If Congress is all about sausage-making, Washington's political-money industry has its own specialty: slicing the particular sausage that is campaign finance law, thinner and thinner.
The meat of the law is in its definitions. What is a "contribution"? An "expenditure"? What does "coordinate" really mean? "Public communication"? How about "candidate"?
The campaign-finance law, its amendments, regulations and related court decisions define these terms and dozens of others. Nowadays, the art of campaign-finance lawyering lies in determining what a definition fails to say — and then driving a cash-filled truck through the loophole.
"It doesn't include everything someone could think of," said David Keating, the inventor of a type of political action committee known as a superPAC and president of the anti-regulation Center for Competitive Politics.

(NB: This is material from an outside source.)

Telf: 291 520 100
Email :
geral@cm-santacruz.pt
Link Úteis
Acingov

Keating was talking about one particular definition. He could have been referring to any or all of them.
Consider Correct the Record, a liberal group built to strike back against conservatives who attack Democratic candidate Hillary Clinton. It recently announced that it has officially registered as a superPAC, and it will work directly with the Clinton campaign. Up until now, those were seen as legally incompatible. SuperPACs cannot coordinate with candidate campaigns.
Correct the Record says it won't advertise, which means its messages won't count as contributions to Clinton, or expenditures on her behalf. In turn, that means the bar on coordination won't apply. The superPAC can't be compensated by the Clinton campaign. No problem. It can raise unlimited contributions.

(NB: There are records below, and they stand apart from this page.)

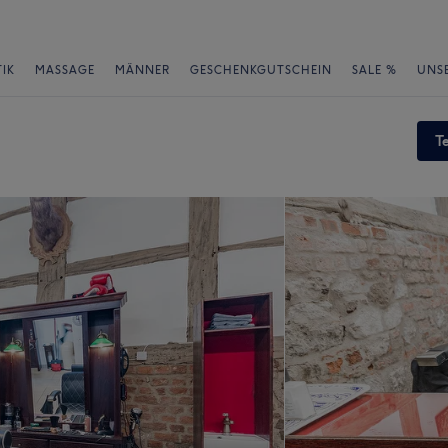
IK
MASSAGE
MÄNNER
GESCHENKGUTSCHEIN
SALE %
UNS
T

"You could read it that way," said Brett Kappel, a campaign-finance lawyer, who dissected this for NPR.
Correct the Record's move is audacious, but no more than the deal arranged for Republican "un-candidate" Jeb Bush and the officially unconnected Right to Rise Super PAC. In the first five months of 2015, Bush and others are expected to have raised $100 million for Right to Rise.
That's because Bush's legal team took an FEC rule — that candidates can only solicit contributions of $5,000 or less — and stood it on its head. Don't become a candidate, or at least not while you're asking billionaires for money.
"Any federal candidate or officeholder could not do it," Keating said.